Hakan Akçura, yaşamda politik aktivizm adına hemen her şeyi yapmış olduğu halde, en politik işini şimdi yaptığını düşünüyor. Yollanan aynaların çoğu da yine o döneme ait.

“Bence serginin becerdiği en büyük şey, bu kadar egosantrik bir merkezde kurulmuş olan önermenin kendisinin bu kadar anonim olabilmesi. Çağrı metnindeki 400 tane edimin hepsini yaşayıp yaşamadığım da soruldu. Evet, yaşadım, ama bütün bunları yaşarken de yalnız değildim. Türkiye’de bunları yaşayan binlerce insan vardı. Bunlardan birisinin de aynası olabildiysem, buna sevinirim.” Kendi aynalarından yansımaları toplayan birinin kendisiyle olan olan hesaplaşması izleyiciye ne verir sorusuna karşılık cevabın biraz da 30 Haziran’a dek sürecek olan sergide gizli olduğunu söylüyor Akçura. Çünkü aynı zamanda kitap olarak yayınlanacak olan sergi malzemeleri, sergi sonuna dek katılıma da açık. “Bilemidiğim bir etkilenme biçiminin varolduğunu sergiye gelenlerden gözlemliyorum. Buradaki aynaların içeriklerini, aktardıklarını, hayatta kendileri için sonuçlanabilir bir olanak alanı olarak görebilen bir varoluşu izliyorum. Sergi bitmeden ayna getirebilir miyim, diyen insanlar oluyor. Daha 30 Haziran’a kadar birikebilecek bir şeyin üzerinden konuşuyoruz.”

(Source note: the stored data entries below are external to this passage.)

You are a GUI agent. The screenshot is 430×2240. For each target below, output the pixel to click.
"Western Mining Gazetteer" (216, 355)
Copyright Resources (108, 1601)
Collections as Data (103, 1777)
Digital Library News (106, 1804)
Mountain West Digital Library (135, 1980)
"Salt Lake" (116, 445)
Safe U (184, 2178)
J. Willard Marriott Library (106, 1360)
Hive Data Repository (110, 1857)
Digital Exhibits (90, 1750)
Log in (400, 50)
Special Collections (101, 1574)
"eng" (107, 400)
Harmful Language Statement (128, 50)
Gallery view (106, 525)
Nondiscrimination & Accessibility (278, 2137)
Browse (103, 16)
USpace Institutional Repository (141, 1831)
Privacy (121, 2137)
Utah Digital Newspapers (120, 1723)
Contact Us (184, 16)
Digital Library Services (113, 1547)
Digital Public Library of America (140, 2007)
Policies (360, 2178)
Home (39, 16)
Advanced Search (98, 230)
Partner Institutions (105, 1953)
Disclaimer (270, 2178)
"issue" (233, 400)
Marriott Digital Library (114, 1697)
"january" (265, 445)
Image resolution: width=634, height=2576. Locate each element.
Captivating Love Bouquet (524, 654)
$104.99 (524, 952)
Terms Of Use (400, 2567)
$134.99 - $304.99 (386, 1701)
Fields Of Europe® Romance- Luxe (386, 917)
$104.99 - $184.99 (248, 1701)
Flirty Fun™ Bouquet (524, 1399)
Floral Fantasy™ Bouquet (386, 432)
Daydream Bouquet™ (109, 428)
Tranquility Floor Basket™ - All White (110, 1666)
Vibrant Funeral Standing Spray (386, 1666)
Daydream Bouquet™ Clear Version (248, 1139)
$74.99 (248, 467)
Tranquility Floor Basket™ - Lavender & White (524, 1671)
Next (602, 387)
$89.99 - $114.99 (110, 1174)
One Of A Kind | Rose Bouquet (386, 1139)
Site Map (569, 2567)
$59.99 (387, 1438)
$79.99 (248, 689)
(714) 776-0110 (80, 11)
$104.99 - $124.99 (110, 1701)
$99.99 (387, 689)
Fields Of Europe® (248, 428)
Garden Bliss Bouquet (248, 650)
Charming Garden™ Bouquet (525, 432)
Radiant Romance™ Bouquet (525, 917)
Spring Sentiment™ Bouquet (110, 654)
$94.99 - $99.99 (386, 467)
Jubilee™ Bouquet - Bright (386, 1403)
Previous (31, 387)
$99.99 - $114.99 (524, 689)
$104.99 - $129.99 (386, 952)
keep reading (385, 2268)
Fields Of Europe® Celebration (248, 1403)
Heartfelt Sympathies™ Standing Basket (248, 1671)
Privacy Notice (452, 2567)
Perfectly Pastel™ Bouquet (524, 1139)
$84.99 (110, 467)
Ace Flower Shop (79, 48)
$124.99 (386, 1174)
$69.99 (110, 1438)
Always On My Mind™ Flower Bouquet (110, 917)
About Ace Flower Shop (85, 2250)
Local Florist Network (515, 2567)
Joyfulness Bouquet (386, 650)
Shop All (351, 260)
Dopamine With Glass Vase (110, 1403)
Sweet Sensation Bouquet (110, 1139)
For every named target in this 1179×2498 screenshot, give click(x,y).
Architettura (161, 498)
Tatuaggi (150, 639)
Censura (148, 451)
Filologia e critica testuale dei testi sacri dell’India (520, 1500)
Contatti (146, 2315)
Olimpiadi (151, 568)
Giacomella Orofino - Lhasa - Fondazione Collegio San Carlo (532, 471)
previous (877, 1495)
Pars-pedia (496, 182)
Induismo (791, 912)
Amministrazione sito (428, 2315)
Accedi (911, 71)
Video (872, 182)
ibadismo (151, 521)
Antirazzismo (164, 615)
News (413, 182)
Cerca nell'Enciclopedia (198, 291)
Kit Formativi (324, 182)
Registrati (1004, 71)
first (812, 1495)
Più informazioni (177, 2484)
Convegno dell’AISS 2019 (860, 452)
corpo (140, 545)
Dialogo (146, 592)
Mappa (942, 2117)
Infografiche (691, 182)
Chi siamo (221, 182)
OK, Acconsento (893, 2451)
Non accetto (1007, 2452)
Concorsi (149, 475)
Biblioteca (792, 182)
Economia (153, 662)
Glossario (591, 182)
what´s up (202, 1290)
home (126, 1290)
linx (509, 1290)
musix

Sıfır olma hali taşıyan tavır

Kendisini çıplaklaştırdığı, çağırdığı ve deşifre ettiğini düşünüyor sanatçı, sergisiyle. Bir sıfır olma hali taşıyan bu tavrın geride ne bıraktığı ise bir giz:

“Sadece sanat etkinlikleri adına değil, aynaların adına da tehlikeli bir şey söyleyeceğim. Ben onların sandığı yerden aynalarımı ne kadar istiyordum tartışmalı bir şey bu. Aynanın binlerce tarifi var burada, bence aynayı sorgulayan, kendi iç akışının cevabını bulabilmiş aynalar yok. Beni bana yansıtmaktan çok, kendini bana yansıtan dış-iç bükey, kırık ayna varoluşlarıyla burada varlar. İçerik olarak aradığım bir şey vardıysa, onun ne olduğunu ben de bilmiyorum. Bir sanat etkinliğinin ya da bu çığlığın sanat etkinliğine dönüştüğü yerin tarifi buralarda aranmamalı. Bu sergiden cebimde, sırtımda taşıdığım bir şeyin kendisini sergileyerek malettim sizlere. Neyin hesaplaşmasını yaşadığımın cümlesini kendime belki de kurmak üzereyim. Gizemi koruyan bir sergi bu, gizemi korumamak adına girişilen her şey de aslında gizemi besler.”